By Ace Boggess
My Father’s Music: Mixtape
Dual cassette with dubbing feature:
a modern mystery to him, a found key
minus corresponding door that he might open.
One of his fishing buddies—a man
so slender & dirt-stained no one
would look at him & think him master
of technology—owned the first,
sold mixtapes for twenty dollars.
He had a list naming any song my father wanted.
from the 70s & back: “Everyday” by Buddy Holly,
Dylan, Beatles, Beach Boys, Drifters,
Jan & Dean with “Dead Man’s Curve.”
Dad bought a mixtape every other week,
collecting classics he grew up with,
songs he heard in the Service,
others that helped him recall his wedding &
divorce. He might have stayed married
had he shown my mother such excitement:
the careful choosing, lining up, listening.
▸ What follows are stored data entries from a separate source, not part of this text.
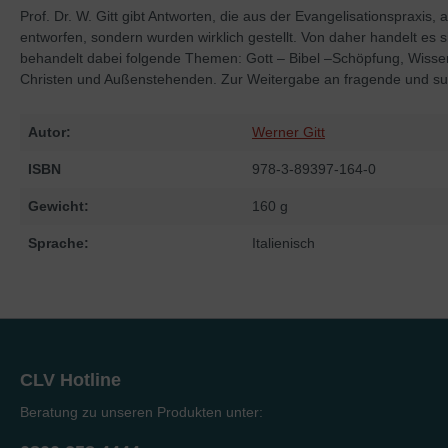
Prof. Dr. W. Gitt gibt Antworten, die aus der Evangelisationsprax
entworfen, sondern wurden wirklich gestellt. Von daher handelt es 
behandelt dabei folgende Themen: Gott – Bibel –Schöpfung, Wissen
Christen und Außenstehenden. Zur Weitergabe an fragende und s
Autor:
Werner Gitt
ISBN
978-3-89397-164-0
Gewicht:
160 g
Sprache:
Italienisch
CLV Hotline
Beratung zu unseren Produkten unter: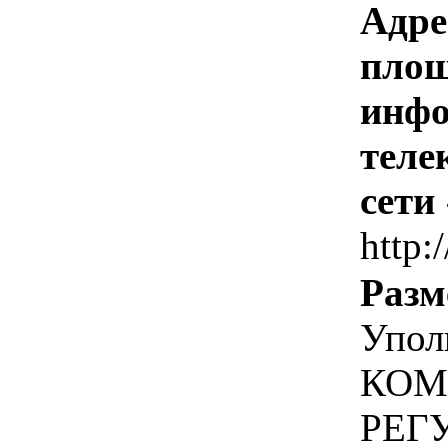
Адре
площ
инфо
теле
сети
http:
Разм
Упол
КОМ
РЕГ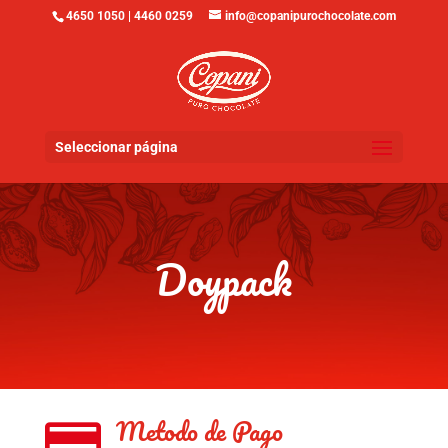
4650 1050 | 4460 0259
info@copanipurochocolate.com
Seleccionar página
Doypack
Metodo de Pago
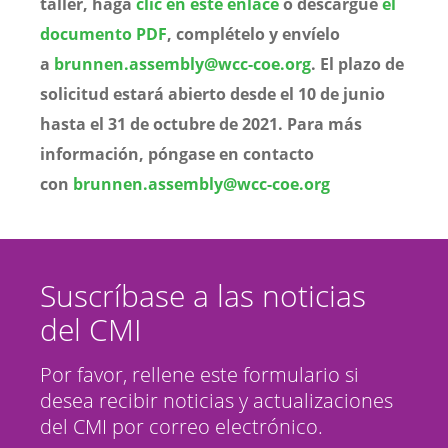
taller, haga
clic en este enlace
o descargue
el
documento PDF
, complételo y envíelo
a
brunnen.assembly@wcc-coe.org
. El plazo de
solicitud estará abierto desde el 10 de junio
hasta el 31 de octubre de 2021. Para más
información, póngase en contacto
con
brunnen.assembly@wcc-coe.org
Suscríbase a las noticias
del CMI
Por favor, rellene este formulario si
desea recibir noticias y actualizaciones
del CMI por correo electrónico.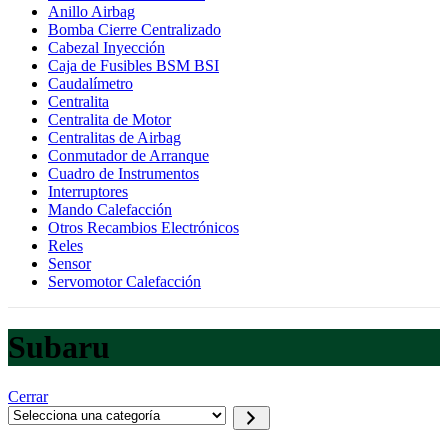
Anillo Airbag
Bomba Cierre Centralizado
Cabezal Inyección
Caja de Fusibles BSM BSI
Caudalímetro
Centralita
Centralita de Motor
Centralitas de Airbag
Conmutador de Arranque
Cuadro de Instrumentos
Interruptores
Mando Calefacción
Otros Recambios Electrónicos
Reles
Sensor
Servomotor Calefacción
Subaru
Cerrar
Selecciona
una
No man who loves music is bad at heart,
whether the ballads of whiny Hank
or high-pitched Frankie Valli,
some James Brown, a lot more CCR—
all stirred up in a hunter’s stew,
a gumbo of noise that kept him fed,
then made him hungrier still.
Ace Boggess is the author of two books of poetry: The Prisoners (Brick Road Poetry Press, 2014) and The Beautiful Girl Whose Wish Was Not Fulfilled (Highwire Press, 2003). His novel, A Song without a Melody, is forthcoming from Hyperborea Publishing. His writing has appeared in Harvard Review, Mid-American Review, RATTLE, River Styx, North Dakota Quarterly and many other journals. He lives in Charleston, West Virginia.